Keempat. Kalau terjadi pertumbuhan dibidang kontruksi (7,48%),  transportasi dan pergudangan (8,64%) Infokom (6,86%), jasa keuangan ( 5,49) , akomodasi dan makan minum (8,33%). Jasa lainnya ( 9,95). Itu non tradable.. Itu hanya sorak kelas menengah atas yang minoritas. Namun karena volume nya besar, tentu berpengaruh significant terhadap PDB. Artinya pertumbuhan PDB tidak berkualitas dan tidak sesuai dengan amanah konstitusil, keadilan sosial


Kalau SMI tidak paham. Dan yang lain juga tidak paham, itu wajar. Tapi saya yakin mereka sangat paham. Hanya itulah yang namanya politik. Pemerintah perlu berbohong agar rakyat tolol terhibur dengan retorika. Terbukti laporan hasil evaluasi Bappenas membuktikan dari 16 target pembangunan Jokowi sampai dengan tahun 2024, yang sukses hanya 2. Artinya selama ini sukses ekonomi karena kebohngan pubik. 

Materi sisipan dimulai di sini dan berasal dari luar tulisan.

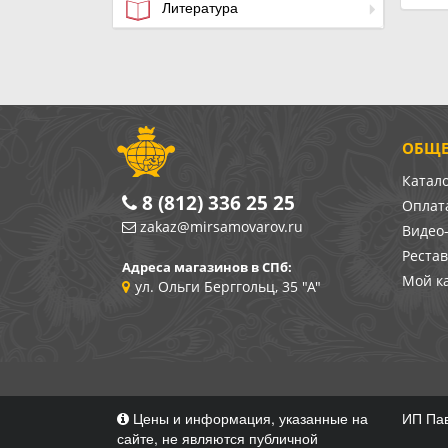
Литература
ОБЩЕ
Катал
8 (812) 336 25 25
Оплата
zakaz@mirsamovarov.ru
Видео
Реста
Адреса магазинов в СПб:
Мой к
ул. Ольги Берггольц, 35 "А"
Цены и информация, указанные на
ИП Пав
сайте, не являются публичной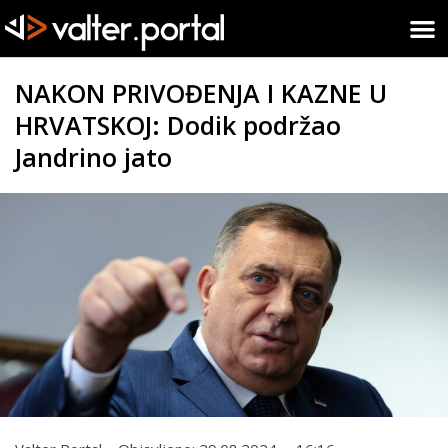
NAKON PRIVOĐENJA I KAZNE U
HRVATSKOJ: Dodik podržao
Jandrino jato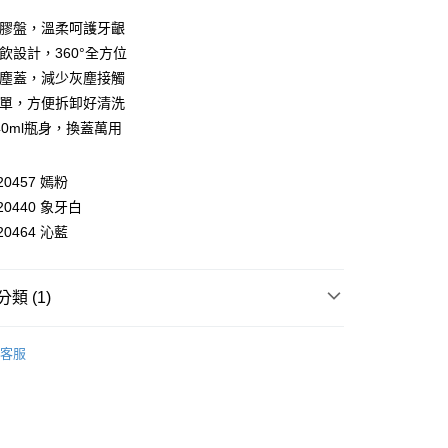
y
矽膠盤，溫柔呵護牙齦
享後付
飲設計，360°全方位
防塵蓋，減少灰塵接觸
FTEE先享後付」】
簡單，方便拆卸好清洗
先享後付是「在收到商品之後才付款」的支付方式。 讓您購物簡單
心！
40ml瓶身，換蓋萬用
：不需註冊會員、不需綁卡、不需儲值。
：只要手機號碼，簡訊認證，即可結帳。
：先確認商品／服務後，再付款。
120457 嫣粉
付款
120440 象牙白
EE先享後付」結帳流程】
0，滿NT$590(含以上)免運費
方式選擇「AFTEE先享後付」後，將跳轉至「AFTEE先享後
120464 沁藍
頁面，進行簡訊認證並確認金額後，即可完成結帳。
家取貨
成立數日內，您將收到繳費通知簡訊。
費通知簡訊後14天內，點擊此簡訊中的連結，可透過四大超商
0，滿NT$590(含以上)免運費
類 (1)
網路銀行／等多元方式進行付款，方視為交易完成。
：結帳手續完成當下不需立刻繳費，但若您需要取消訂單，請聯
付款
吸管式水壺(杯)
的店家。未經商家同意取消之訂單仍視為有效，需透過AFTEE
客服
繳納相關費用。
0，滿NT$590(含以上)免運費
否成功請以「AFTEE先享後付 」之結帳頁面顯示為準，若有關於
功／繳費後需取消欲退款等相關疑問，請聯繫「AFTEE先享後
1取貨
援中心」
https://netprotections.freshdesk.com/support/home
0，滿NT$590(含以上)免運費
項】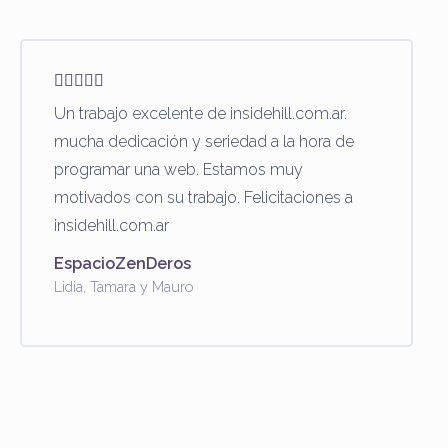
Un trabajo excelente de insidehill.com.ar.
mucha dedicación y seriedad a la hora de
programar una web. Estamos muy
motivados con su trabajo. Felicitaciones a
insidehill.com.ar
EspacioZenDeros
Lidia, Tamara y Mauro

Yang ikut  berdosa adalah Lembaga survey yang mengukur tingkat kepuasaan rakyat atas kinerja Jokowi. Ternyata datanya misleading. Jadi sudahilah bermain main dengan kata kata. Dan tidak semua orang tolol mau percaya begitu saja kata kata. Karena data tetaplah data.  Terimakasih kepada Menteri Bappenas, Rachmat Pambudy yang telah membedah kinerja Jokowi. Kebenaran harus diungkapkan walau pahit sekalipun.


***

SMI mengatakan ada 3 strategi yang akan dilakukan pemerintah untuk mencapai pertumbuhan 8%, yaitu  meningkatkan konsumsi rumah tangga, investasi dan ekspor. SMI juga memberi catatan atas kegagalan masa lalu mencapai pertumbuhan maksimal. Karena masalah ICOR yang masih tinggi. Sehingga investasi selama ini tidak efisien. Saya akan membahas soal 3 strategi ini.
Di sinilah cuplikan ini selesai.